# Requirement
The answer consists of one number: how many lines of the data below include the string "спины".

*** Opening of Entries provided ***

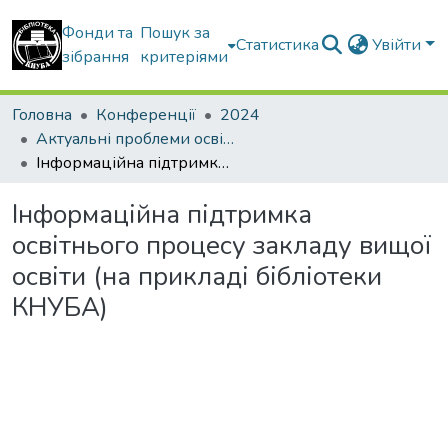
Фонди та
Пошук за
Статистика
Увійти
зібрання
критеріями
Головна
Конференції
2024
Актуальні проблеми освітнього процесу в контексті європейського вибору України
Інформаційна підтримка освітнього процесу закладу вищої освіти (на прикладі бібліотеки КНУБА)
Інформаційна підтримка
освітнього процесу закладу вищої
освіти (на прикладі бібліотеки
КНУБА)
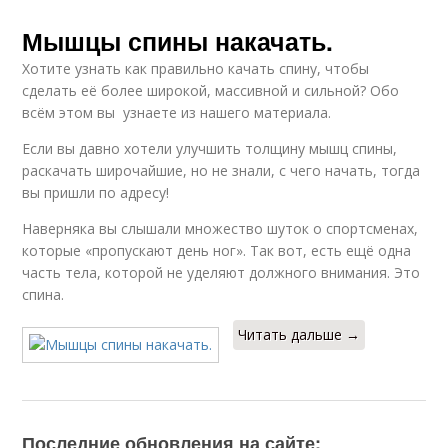
Мышцы спины накачать.
Хотите узнать как правильно качать спину, чтобы
сделать её более широкой, массивной и сильной? Обо
всём этом вы узнаете из нашего материала.
Если вы давно хотели улучшить толщину мышц спины,
раскачать широчайшие, но не знали, с чего начать, тогда
вы пришли по адресу!
Наверняка вы слышали множество шуток о спортсменах,
которые «пропускают день ног». Так вот, есть ещё одна
часть тела, которой не уделяют должного внимания. Это
спина.
Читать дальше →
Последние обновления на сайте:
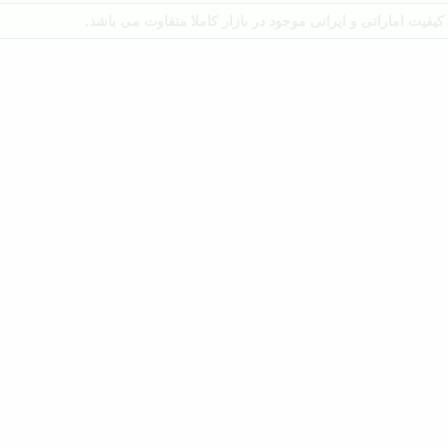
یفیت اماراتی و ایرانی موجود در بازار کاملا متفاوت می باشد.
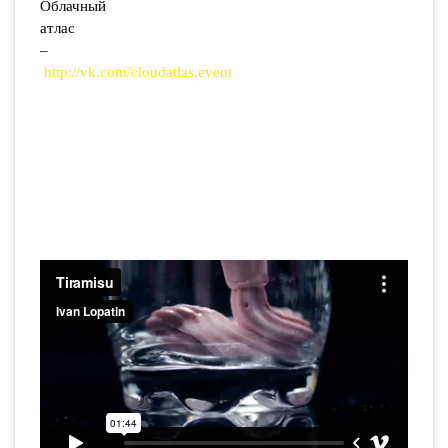
Облачный
атлас
–
http://vk.com/cloudatlas.event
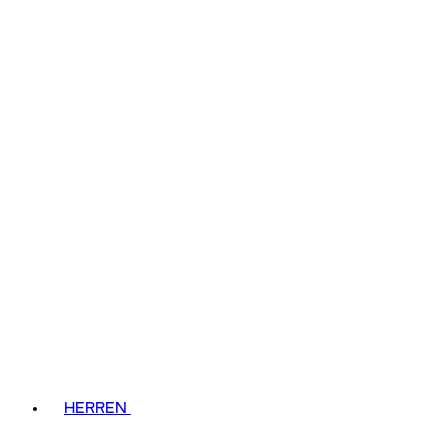
HERREN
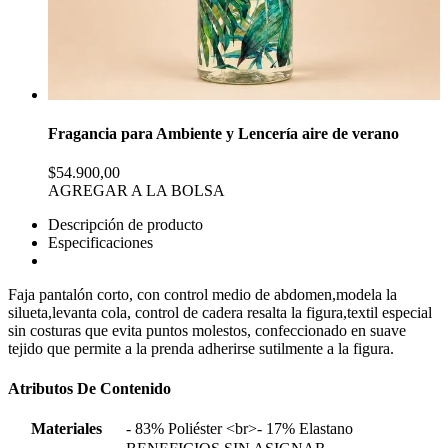
Fragancia para Ambiente y Lencería aire de verano
$54.900,00
AGREGAR A LA BOLSA
Descripción de producto
Especificaciones
Faja pantalón corto, con control medio de abdomen,modela la
silueta,levanta cola, control de cadera resalta la figura,textil especial
sin costuras que evita puntos molestos, confeccionado en suave
tejido que permite a la prenda adherirse sutilmente a la figura.
Atributos De Contenido
Materiales
- 83% Poliéster <br>- 17% Elastano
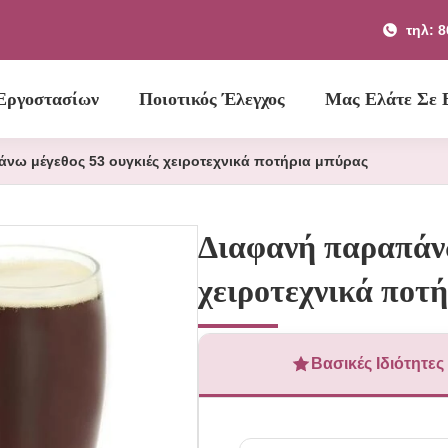
τηλ: 
Εργοστασίων
Ποιοτικός Έλεγχος
Μας Ελάτε Σε
νω μέγεθος 53 ουγκιές χειροτεχνικά ποτήρια μπύρας
Διαφανή παραπάνω
χειροτεχνικά ποτ
Βασικές Ιδιότητες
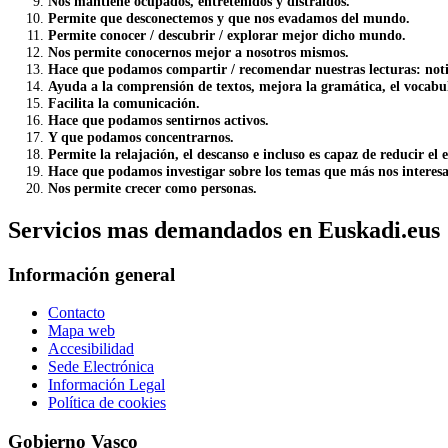
Nos mantiene ocupados, entretenidos y distraídos.
Permite que desconectemos y que nos evadamos del mundo.
Permite conocer / descubrir / explorar mejor dicho mundo.
Nos permite conocernos mejor a nosotros mismos.
Hace que podamos compartir / recomendar nuestras lecturas: notic
Ayuda a la comprensión de textos, mejora la gramática, el vocabula
Facilita la comunicación.
Hace que podamos sentirnos activos.
Y que podamos concentrarnos.
Permite la relajación, el descanso e incluso es capaz de reducir el e
Hace que podamos investigar sobre los temas que más nos interes
Nos permite crecer como personas.
Servicios mas demandados en Euskadi.eus
Información general
Contacto
Mapa web
Accesibilidad
Sede Electrónica
Información Legal
Política de cookies
Gobierno Vasco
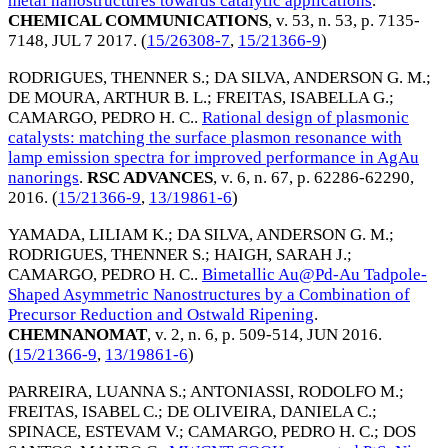
metal nanostructures towards catalytic applications
.
CHEMICAL COMMUNICATIONS
, v. 53, n. 53, p. 7135-
7148,
JUL 7 2017
. (
15/26308-7
,
15/21366-9
)
RODRIGUES, THENNER S.
;
DA SILVA, ANDERSON G. M.
;
DE MOURA, ARTHUR B. L.
;
FREITAS, ISABELLA G.
;
CAMARGO, PEDRO H. C.
.
Rational design of plasmonic
catalysts: matching the surface plasmon resonance with
lamp emission spectra for improved performance in AgAu
nanorings
.
RSC ADVANCES
, v. 6, n. 67, p. 62286-62290,
2016
. (
15/21366-9
,
13/19861-6
)
YAMADA, LILIAM K.
;
DA SILVA, ANDERSON G. M.
;
RODRIGUES, THENNER S.
;
HAIGH, SARAH J.
;
CAMARGO, PEDRO H. C.
.
Bimetallic Au@Pd-Au Tadpole-
Shaped Asymmetric Nanostructures by a Combination of
Precursor Reduction and Ostwald Ripening
.
CHEMNANOMAT
, v. 2, n. 6, p. 509-514,
JUN 2016
.
(
15/21366-9
,
13/19861-6
)
PARREIRA, LUANNA S.
;
ANTONIASSI, RODOLFO M.
;
FREITAS, ISABEL C.
;
DE OLIVEIRA, DANIELA C.
;
SPINACE, ESTEVAM V.
;
CAMARGO, PEDRO H. C.
;
DOS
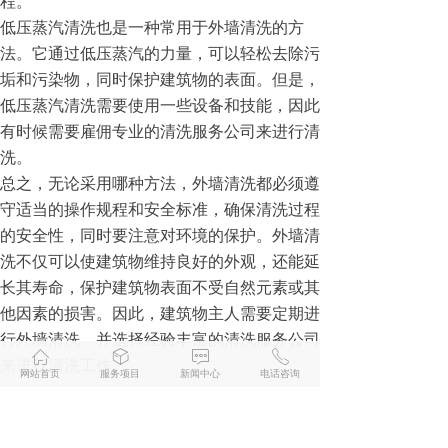
程。
低压蒸汽清洗也是一种常用于外墙清洗的方
法。它通过低压蒸汽的力量，可以轻松去除污
垢和污染物，同时保护建筑物的表面。但是，
低压蒸汽清洗需要使用一些设备和技能，因此
有时候需要雇佣专业的清洗服务公司来进行清
洗。
总之，无论采用哪种方法，外墙清洗都必须遵
守适当的操作规程和安全标准，确保清洗过程
的安全性，同时要注意对环境的保护。外墙清
洗不仅可以使建筑物维持良好的外观，还能延
长其寿命，保护建筑物表面不受自然元素或其
他因素的损害。因此，建筑物主人需要定期进
行外墙清洗，并选择经验丰富的清洗服务公司
ꀇ
ꁦ
ꁳ
ꂅ
来进行清洗工作。
网站首页
服务项目
新闻中心
电话咨询
前一个：
海盐外墙清洗
ꄴ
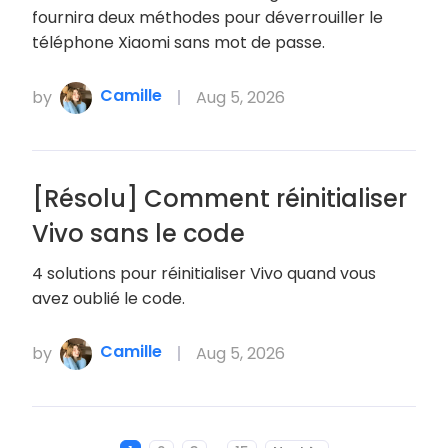
fournira deux méthodes pour déverrouiller le
téléphone Xiaomi sans mot de passe.
Camille
by
Aug 5, 2026
[Résolu] Comment réinitialiser
Vivo sans le code
4 solutions pour réinitialiser Vivo quand vous
avez oublié le code.
Camille
by
Aug 5, 2026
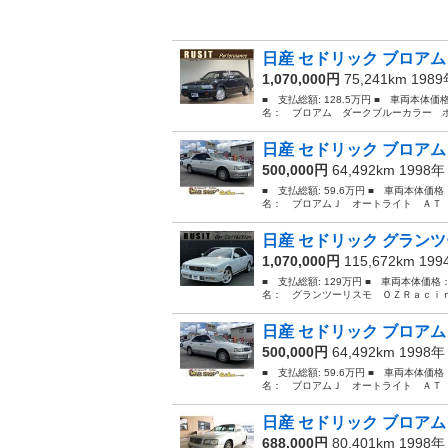
日産 セドリック ブロアム
1,070,000円
75,241km 198
■ 支払総額: 128.5万円 ■ 車両本体価
名： ブロアム ダークブルーカラー ホ
日産 セドリック ブロアム
500,000円
64,492km 1998
■ 支払総額: 59.6万円 ■ 車両本体価
名： ブロアムＪ オートライト ＡＴ 
日産 セドリック グランツ
1,070,000円
115,672km 19
■ 支払総額: 129万円 ■ 車両本体価格
名： グランツーリスモ ＯＺＲａｃｉｎ
日産 セドリック ブロアム
500,000円
64,492km 1998
■ 支払総額: 59.6万円 ■ 車両本体価
名： ブロアムＪ オートライト ＡＴ 
日産 セドリック ブロアム
688,000円
80,401km 1998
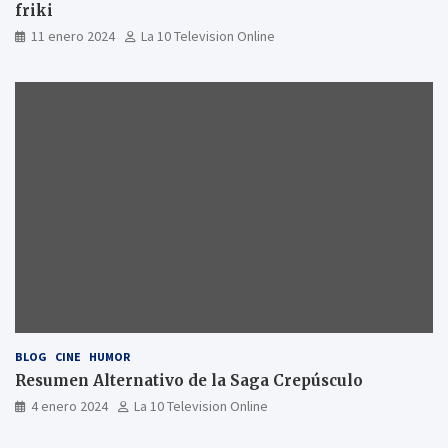
friki
11 enero 2024
La 10 Television Online
BLOG
CINE
HUMOR
Resumen Alternativo de la Saga Crepúsculo
4 enero 2024
La 10 Television Online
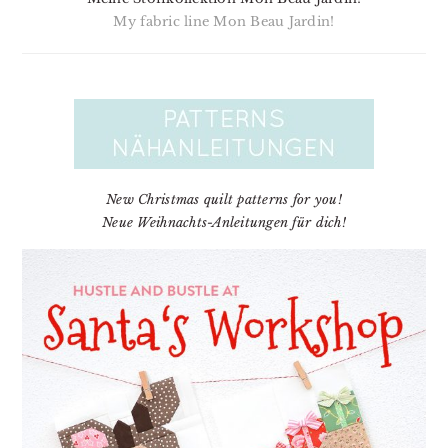
My fabric line Mon Beau Jardin!
New Christmas quilt patterns for you!
Neue Weihnachts-Anleitungen für dich!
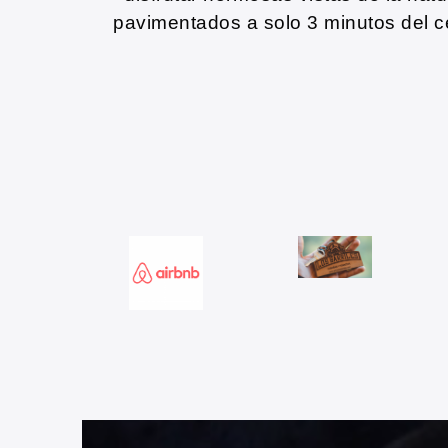
pavimentados a solo 3 minutos del c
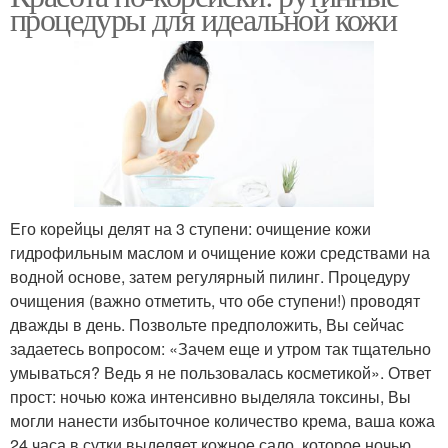
процедуры для идеальной кожи
Его корейцы делят на 3 ступени: очищение кожи
гидрофильным маслом и очищение кожи средствами на
водной основе, затем регулярный пилинг. Процедуру
очищения (важно отметить, что обе ступени!) проводят
дважды в день. Позвольте предположить, Вы сейчас
задаетесь вопросом: «Зачем еще и утром так тщательно
умываться? Ведь я не пользовалась косметикой». Ответ
прост: ночью кожа интенсивно выделяла токсины, Вы
могли нанести избыточное количество крема, ваша кожа
24 часа в сутки выделяет кожное сало, которое ночью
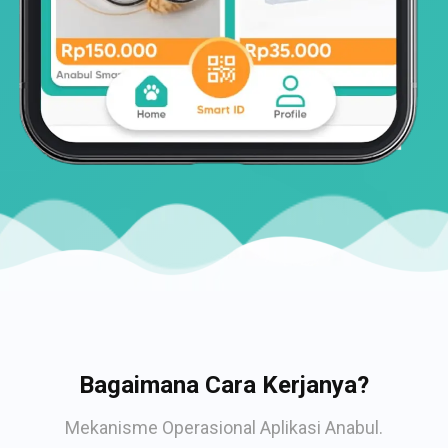
Bagaimana Cara Kerjanya?
Mekanisme Operasional Aplikasi Anabul.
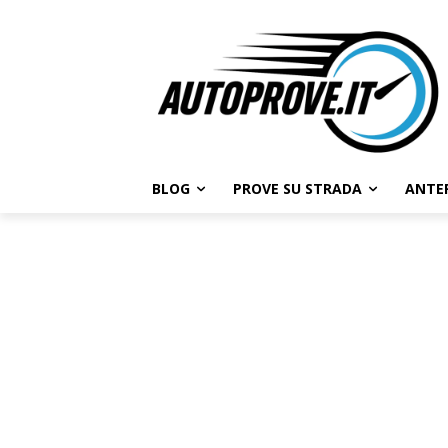
BLOG
PROVE SU STRADA
ANTE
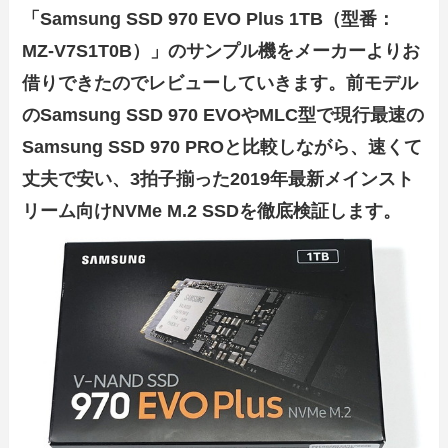
「Samsung SSD 970 EVO Plus 1TB（型番：
MZ-V7S1T0B）」のサンプル機をメーカーよりお
借りできたのでレビューしていきます。前モデル
のSamsung SSD 970 EVOやMLC型で現行最速の
Samsung SSD 970 PROと比較しながら、速くて
丈夫で安い、3拍子揃った2019年最新メインスト
リーム向けNVMe M.2 SSDを徹底検証します。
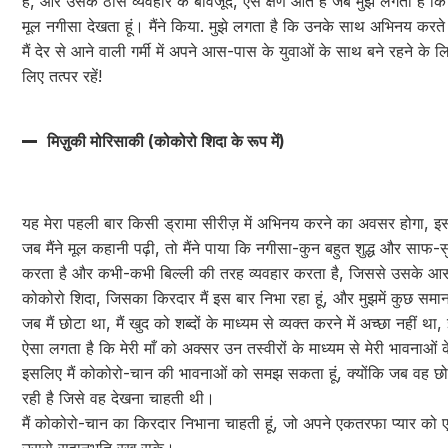
है, और उसके ठोस व्यवहार के बावजूद, ऐसे क्षण आते हैं जब मुझे लगता है कि वह
मूल नगीसा देखता हूं। मैंने किया. मुझे लगता है कि उनके साथ अभिनय करते ह
मैं देर से आने वाली गर्मी में अपने आस-पास के युवाओं के साथ बने रहने के
लिए तत्पर रहें!
मिज़ुकी मोरिसाकी (कोकोरो शिदा के रूप में)
यह मेरा पहली बार किसी ड्रामा सीरीज़ में अभिनय करने का अवसर होगा, इ
जब मैंने मूल कहानी पढ़ी, तो मैंने पाया कि नगीसा-कुन बहुत शुद्ध और साफ
करता है और कभी-कभी बिल्ली की तरह व्यवहार करता है, जिससे उसके आस-
कोकोरो शिदा, जिसका किरदार मैं इस बार निभा रहा हूं, और मुझमें कुछ समानत
जब मैं छोटा था, मैं खुद को शब्दों के माध्यम से व्यक्त करने में अच्छा नहीं थ
ऐसा लगता है कि मेरी माँ को अक्सर उन तस्वीरों के माध्यम से मेरी भावनाओं 
इसलिए मैं कोकोरो-चान की भावनाओं को समझ सकता हूं, क्योंकि जब वह छोट
रही है जिसे वह देखना चाहती थी।
मैं कोकोरो-चान का किरदार निभाना चाहती हूं, जो अपने एकतरफा प्यार को ए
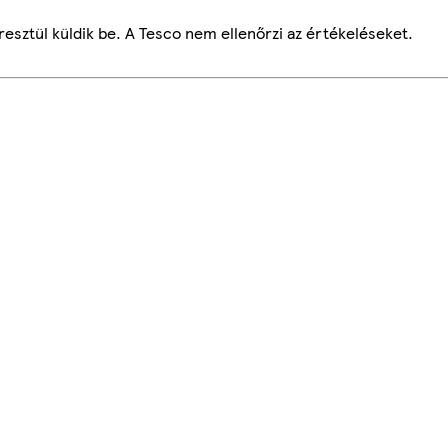
esztül küldik be. A Tesco nem ellenőrzi az értékeléseket.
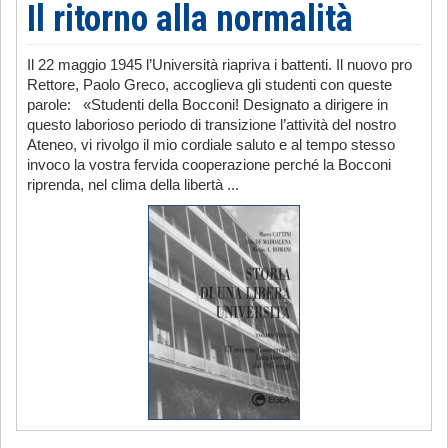
Il ritorno alla normalità
Il 22 maggio 1945 l’Università riapriva i battenti. Il nuovo pro
Rettore, Paolo Greco, accoglieva gli studenti con queste
parole: «Studenti della Bocconi! Designato a dirigere in
questo laborioso periodo di transizione l’attività del nostro
Ateneo, vi rivolgo il mio cordiale saluto e al tempo stesso
invoco la vostra fervida cooperazione perché la Bocconi
riprenda, nel clima della libertà ...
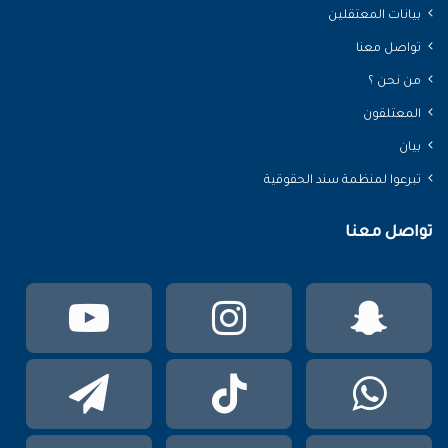
بيانات المعتقلين
تواصل معنا
من نحن ؟
المعتلقون
بيان
تبرعوا لمنظمة سند الحقوقية
تواصل معنا
سناب
انستقرام
يوتي
تشات
واتساب
TikTok
تيلقر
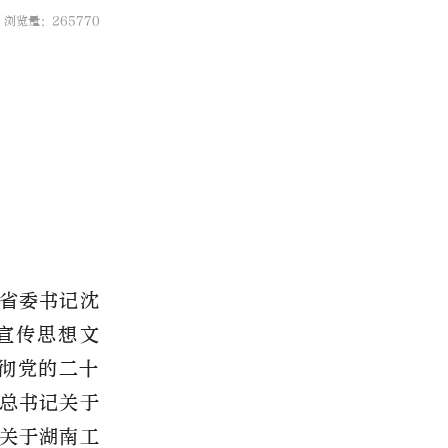
浏览量：265770
，省委书记沈
宣传思想文
贯彻党的二十
总书记关于
关于湖南工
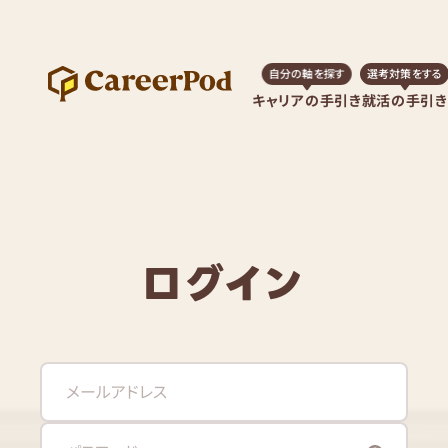
自分の軸を探す
選考対策をする
キャリアの手引き
就活の手引き
ログイン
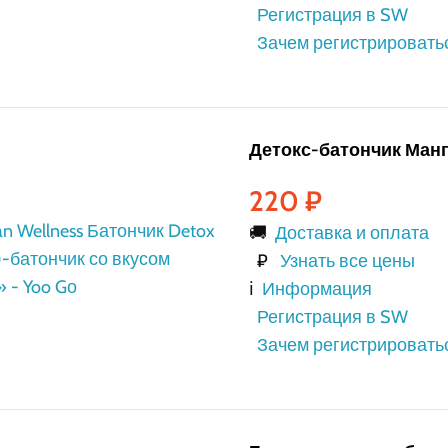
Регистрация в SW
Зачем регистрировать
Детокс-батончик Манг
220
₽
🚚
Доставка и оплата
₽
Узнать все цены
ℹ️
Информация
Регистрация в SW
Зачем регистрировать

*** Close of Entries provided ***

# Answer below
2